Document layout analysis data
========

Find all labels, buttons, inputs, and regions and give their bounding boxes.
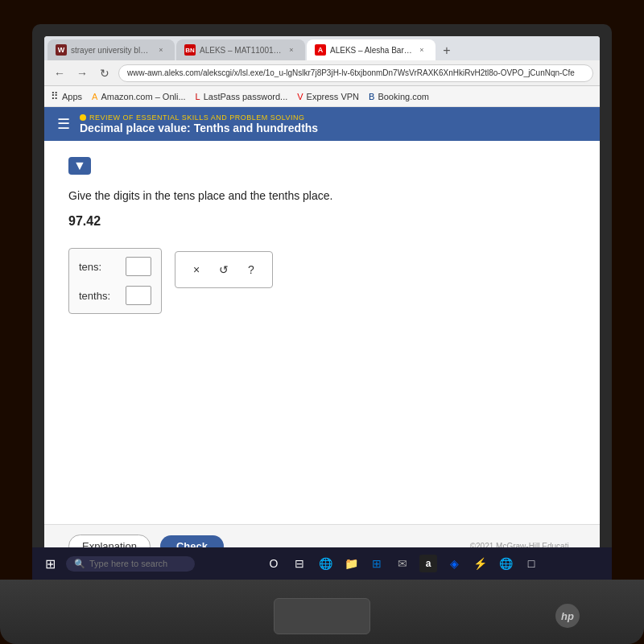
chevron-down-icon: ▼ bbox=[73, 159, 86, 173]
tab-label: ALEKS – MAT110017VA016-1216 bbox=[200, 46, 282, 55]
laptop-bottom: hp bbox=[0, 580, 644, 644]
tenths-input[interactable] bbox=[126, 286, 151, 305]
forward-button[interactable]: → bbox=[73, 64, 91, 82]
hp-logo: hp bbox=[555, 604, 580, 628]
taskbar-mail[interactable]: ✉ bbox=[391, 552, 414, 575]
store-icon: ⊞ bbox=[372, 557, 382, 570]
browser-tabs: W strayer university blackboard log × BN… bbox=[44, 36, 600, 60]
lesson-title: Decimal place value: Tenths and hundredt… bbox=[80, 122, 318, 134]
vpn-icon: V bbox=[297, 92, 303, 101]
lastpass-label: LastPass password... bbox=[204, 92, 288, 101]
menu-icon[interactable]: ☰ bbox=[57, 115, 70, 133]
browser-tab-aleks-alesha[interactable]: A ALEKS – Alesha Barnes – Learn × bbox=[307, 39, 436, 60]
bookmark-booking[interactable]: B Booking.com bbox=[369, 92, 429, 101]
taskbar-task-view[interactable]: ⊟ bbox=[288, 552, 311, 575]
tab-label: strayer university blackboard log bbox=[71, 46, 151, 55]
taskbar-icons: O ⊟ 🌐 📁 ⊞ ✉ a ◈ ⚡ 🌐 □ bbox=[200, 552, 605, 575]
tenths-row: tenths: bbox=[79, 284, 151, 307]
page-content: ☰ REVIEW OF ESSENTIAL SKILLS AND PROBLEM… bbox=[44, 107, 600, 568]
taskbar: ⊞ 🔍 O ⊟ 🌐 📁 ⊞ ✉ a ◈ ⚡ 🌐 □ bbox=[32, 547, 612, 580]
new-tab-button[interactable]: + bbox=[437, 41, 456, 60]
answer-form: tens: tenths: × ↺ bbox=[68, 248, 576, 314]
input-fields-group: tens: tenths: bbox=[68, 248, 162, 314]
help-icon: ? bbox=[248, 263, 254, 276]
bookmark-expressvpn[interactable]: V Express VPN bbox=[297, 92, 359, 101]
start-button[interactable]: ⊞ bbox=[39, 552, 61, 575]
taskbar-store[interactable]: ⊞ bbox=[365, 552, 388, 575]
amazon-label: Amazon.com – Onli... bbox=[101, 92, 185, 101]
booking-icon: B bbox=[369, 92, 374, 101]
vpn-label: Express VPN bbox=[307, 92, 359, 101]
aleks-header: ☰ REVIEW OF ESSENTIAL SKILLS AND PROBLEM… bbox=[44, 107, 600, 141]
clear-button[interactable]: × bbox=[185, 258, 208, 281]
browser-tab-strayer[interactable]: W strayer university blackboard log × bbox=[47, 39, 175, 60]
chrome-icon: 🌐 bbox=[499, 557, 513, 570]
bookmark-apps[interactable]: ⠿ Apps bbox=[51, 90, 82, 102]
taskbar-chrome[interactable]: 🌐 bbox=[494, 552, 517, 575]
action-buttons-group: × ↺ ? bbox=[175, 251, 273, 288]
apps-label: Apps bbox=[62, 92, 82, 101]
address-bar: ← → ↻ bbox=[44, 60, 600, 86]
taskbar-amazon[interactable]: a bbox=[417, 552, 440, 575]
header-text: REVIEW OF ESSENTIAL SKILLS AND PROBLEM S… bbox=[80, 114, 318, 134]
tenths-label: tenths: bbox=[79, 290, 119, 302]
tab-close-strayer[interactable]: × bbox=[155, 44, 167, 56]
taskbar-cortana[interactable]: O bbox=[262, 552, 285, 575]
amazon-icon: A bbox=[92, 92, 97, 101]
tens-label: tens: bbox=[79, 261, 119, 273]
cortana-icon: O bbox=[270, 557, 279, 570]
browser-tab-aleks-mat[interactable]: BN ALEKS – MAT110017VA016-1216 × bbox=[176, 39, 305, 60]
taskbar-dropbox[interactable]: ◈ bbox=[443, 552, 465, 575]
desktop-icon: □ bbox=[528, 557, 535, 570]
taskbar-edge[interactable]: 🌐 bbox=[314, 552, 336, 575]
question-area: ▼ Give the digits in the tens place and … bbox=[44, 141, 600, 524]
chevron-down-button[interactable]: ▼ bbox=[68, 157, 91, 175]
tab-close-mat[interactable]: × bbox=[286, 44, 297, 56]
edge-icon: 🌐 bbox=[319, 557, 332, 570]
url-input[interactable] bbox=[118, 64, 593, 82]
apps-icon: ⠿ bbox=[51, 90, 59, 102]
help-button[interactable]: ? bbox=[240, 258, 262, 281]
undo-button[interactable]: ↺ bbox=[213, 258, 235, 281]
trackpad[interactable] bbox=[274, 598, 370, 634]
lightning-icon: ⚡ bbox=[473, 557, 487, 570]
taskbar-file-explorer[interactable]: 📁 bbox=[340, 552, 362, 575]
question-value: 97.42 bbox=[68, 214, 576, 229]
search-icon: 🔍 bbox=[74, 559, 85, 569]
amazon-taskbar-icon: a bbox=[419, 555, 437, 572]
taskbar-search[interactable]: 🔍 bbox=[66, 556, 195, 572]
lastpass-icon: L bbox=[196, 92, 200, 101]
bookmark-amazon[interactable]: A Amazon.com – Onli... bbox=[92, 92, 186, 101]
clear-icon: × bbox=[193, 263, 200, 276]
task-view-icon: ⊟ bbox=[295, 557, 304, 570]
status-dot bbox=[80, 114, 86, 121]
tab-label: ALEKS – Alesha Barnes – Learn bbox=[330, 46, 412, 55]
reload-button[interactable]: ↻ bbox=[96, 64, 114, 82]
taskbar-search-input[interactable] bbox=[89, 559, 186, 568]
folder-icon: 📁 bbox=[345, 557, 358, 570]
bookmarks-bar: ⠿ Apps A Amazon.com – Onli... L LastPass… bbox=[44, 86, 600, 107]
dropbox-icon: ◈ bbox=[450, 557, 459, 570]
section-label: REVIEW OF ESSENTIAL SKILLS AND PROBLEM S… bbox=[89, 114, 305, 122]
bookmark-lastpass[interactable]: L LastPass password... bbox=[196, 92, 288, 101]
mail-icon: ✉ bbox=[398, 557, 407, 570]
taskbar-extra[interactable]: ⚡ bbox=[469, 552, 491, 575]
tab-close-alesha[interactable]: × bbox=[416, 44, 427, 56]
question-prompt: Give the digits in the tens place and th… bbox=[68, 188, 576, 204]
tens-row: tens: bbox=[79, 255, 151, 278]
taskbar-show-desktop[interactable]: □ bbox=[520, 552, 543, 575]
undo-icon: ↺ bbox=[219, 263, 229, 276]
booking-label: Booking.com bbox=[378, 92, 429, 101]
back-button[interactable]: ← bbox=[51, 64, 68, 82]
tens-input[interactable] bbox=[126, 257, 151, 276]
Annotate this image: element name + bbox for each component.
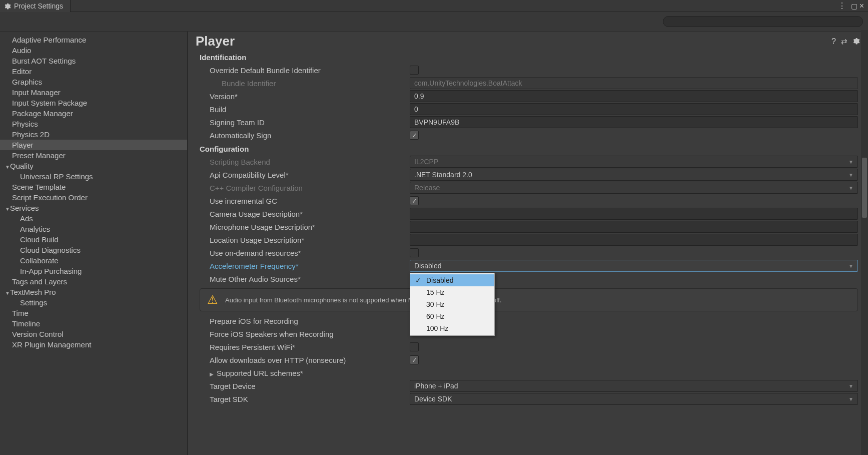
warning-icon: ⚠	[207, 293, 218, 307]
kebab-menu-icon[interactable]: ⋮	[838, 1, 846, 11]
gear-icon	[4, 3, 11, 10]
sidebar-item-settings[interactable]: Settings	[0, 297, 187, 308]
label-force-speakers: Force iOS Speakers when Recording	[200, 330, 410, 338]
scrollbar-thumb[interactable]	[862, 158, 867, 218]
sidebar-item-label: Graphics	[12, 78, 42, 86]
sidebar-item-label: Audio	[12, 46, 31, 55]
checkbox-incremental-gc[interactable]: ✓	[410, 196, 419, 205]
input-mic-usage[interactable]	[410, 221, 858, 233]
input-version[interactable]	[410, 90, 858, 102]
sidebar-item-label: Services	[10, 204, 39, 212]
popup-item-30-hz[interactable]: 30 Hz	[410, 298, 494, 310]
label-target-device: Target Device	[200, 382, 410, 390]
foldout-arrow-icon[interactable]: ▶	[210, 371, 216, 377]
popup-item-100-hz[interactable]: 100 Hz	[410, 322, 494, 334]
sidebar-item-services[interactable]: ▼Services	[0, 203, 187, 213]
sidebar-item-package-manager[interactable]: Package Manager	[0, 108, 187, 119]
sidebar-item-label: XR Plugin Management	[12, 340, 91, 349]
sidebar-item-label: Collaborate	[20, 256, 59, 265]
sidebar-item-version-control[interactable]: Version Control	[0, 329, 187, 339]
checkbox-override-bundle[interactable]	[410, 66, 419, 75]
sidebar-item-player[interactable]: Player	[0, 140, 187, 150]
dropdown-cpp-compiler: Release▼	[410, 182, 858, 194]
input-location-usage[interactable]	[410, 234, 858, 246]
sidebar-item-input-system-package[interactable]: Input System Package	[0, 98, 187, 108]
chevron-down-icon: ▼	[848, 185, 853, 191]
popup-item-60-hz[interactable]: 60 Hz	[410, 310, 494, 322]
sidebar-item-physics-2d[interactable]: Physics 2D	[0, 129, 187, 140]
dropdown-target-device[interactable]: iPhone + iPad▼	[410, 380, 858, 392]
sidebar-item-xr-plugin-management[interactable]: XR Plugin Management	[0, 339, 187, 350]
sidebar-item-scene-template[interactable]: Scene Template	[0, 182, 187, 192]
tab-label: Project Settings	[14, 2, 63, 10]
dropdown-accel-freq[interactable]: Disabled▼	[410, 260, 858, 272]
chevron-down-icon: ▼	[848, 172, 853, 178]
sidebar-item-graphics[interactable]: Graphics	[0, 77, 187, 87]
tab-project-settings[interactable]: Project Settings	[0, 0, 71, 12]
search-input[interactable]	[663, 16, 863, 27]
sidebar-item-universal-rp-settings[interactable]: Universal RP Settings	[0, 171, 187, 182]
sidebar-item-label: Tags and Layers	[12, 277, 67, 286]
sidebar-item-quality[interactable]: ▼Quality	[0, 161, 187, 171]
sidebar-item-label: Version Control	[12, 330, 64, 338]
sidebar-item-time[interactable]: Time	[0, 308, 187, 318]
sidebar-item-textmesh-pro[interactable]: ▼TextMesh Pro	[0, 287, 187, 297]
label-mute-audio: Mute Other Audio Sources*	[200, 275, 410, 283]
label-allow-http: Allow downloads over HTTP (nonsecure)	[200, 356, 410, 364]
sidebar-item-cloud-build[interactable]: Cloud Build	[0, 234, 187, 245]
label-location-usage: Location Usage Description*	[200, 236, 410, 244]
sidebar-item-input-manager[interactable]: Input Manager	[0, 87, 187, 98]
popup-item-disabled[interactable]: Disabled	[410, 274, 494, 286]
checkbox-persistent-wifi[interactable]	[410, 342, 419, 351]
sidebar-item-label: Scene Template	[12, 183, 66, 191]
maximize-icon[interactable]: ▢	[851, 2, 857, 10]
label-prepare-ios: Prepare iOS for Recording	[200, 317, 410, 325]
label-version: Version*	[200, 92, 410, 101]
input-bundle-id	[410, 77, 858, 89]
input-camera-usage[interactable]	[410, 208, 858, 220]
label-cpp-compiler: C++ Compiler Configuration	[200, 184, 410, 192]
sidebar-item-in-app-purchasing[interactable]: In-App Purchasing	[0, 266, 187, 276]
sidebar-item-script-execution-order[interactable]: Script Execution Order	[0, 192, 187, 203]
sidebar-item-analytics[interactable]: Analytics	[0, 224, 187, 234]
dropdown-api-compat[interactable]: .NET Standard 2.0▼	[410, 169, 858, 181]
foldout-icon[interactable]: ▼	[5, 164, 10, 170]
sidebar-item-audio[interactable]: Audio	[0, 45, 187, 56]
checkbox-on-demand[interactable]	[410, 248, 419, 257]
chevron-down-icon: ▼	[848, 383, 853, 389]
settings-icon[interactable]	[852, 37, 860, 46]
sidebar-item-label: Time	[12, 309, 29, 317]
checkbox-auto-sign[interactable]: ✓	[410, 131, 419, 140]
label-signing-team: Signing Team ID	[200, 118, 410, 127]
input-build[interactable]	[410, 103, 858, 115]
preset-icon[interactable]: ⇄	[841, 37, 847, 46]
sidebar-item-adaptive-performance[interactable]: Adaptive Performance	[0, 35, 187, 45]
popup-item-15-hz[interactable]: 15 Hz	[410, 286, 494, 298]
sidebar-item-collaborate[interactable]: Collaborate	[0, 255, 187, 266]
sidebar-item-label: Quality	[10, 162, 34, 170]
foldout-icon[interactable]: ▼	[5, 290, 10, 296]
help-icon[interactable]: ?	[831, 37, 836, 46]
scrollbar-vertical[interactable]	[861, 32, 868, 455]
close-icon[interactable]: ×	[859, 2, 864, 11]
label-on-demand: Use on-demand resources*	[200, 249, 410, 257]
foldout-icon[interactable]: ▼	[5, 206, 10, 212]
sidebar-item-label: Physics	[12, 120, 38, 128]
sidebar-item-timeline[interactable]: Timeline	[0, 318, 187, 329]
sidebar-item-tags-and-layers[interactable]: Tags and Layers	[0, 276, 187, 287]
dropdown-target-sdk[interactable]: Device SDK▼	[410, 393, 858, 405]
input-signing-team[interactable]	[410, 116, 858, 128]
sidebar-item-editor[interactable]: Editor	[0, 66, 187, 77]
sidebar-item-burst-aot-settings[interactable]: Burst AOT Settings	[0, 56, 187, 66]
sidebar-item-preset-manager[interactable]: Preset Manager	[0, 150, 187, 161]
label-accel-freq: Accelerometer Frequency*	[200, 262, 410, 270]
sidebar-item-label: Physics 2D	[12, 130, 50, 139]
sidebar-item-cloud-diagnostics[interactable]: Cloud Diagnostics	[0, 245, 187, 255]
sidebar-item-label: Editor	[12, 67, 32, 76]
sidebar-item-physics[interactable]: Physics	[0, 119, 187, 129]
checkbox-allow-http[interactable]: ✓	[410, 355, 419, 364]
sidebar-item-label: Input Manager	[12, 88, 61, 97]
sidebar-item-ads[interactable]: Ads	[0, 213, 187, 224]
sidebar-item-label: Cloud Diagnostics	[20, 246, 81, 254]
sidebar-item-label: Package Manager	[12, 109, 73, 118]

========

◆ The task ◆
Go through the records above and copy each line where "close" is found.

◆ Task response ◆
tab-close-strayer[interactable]: × bbox=[155, 44, 167, 56]
tab-close-mat[interactable]: × bbox=[286, 44, 297, 56]
tab-close-alesha[interactable]: × bbox=[416, 44, 427, 56]
close-icon[interactable]: ×	[859, 2, 864, 11]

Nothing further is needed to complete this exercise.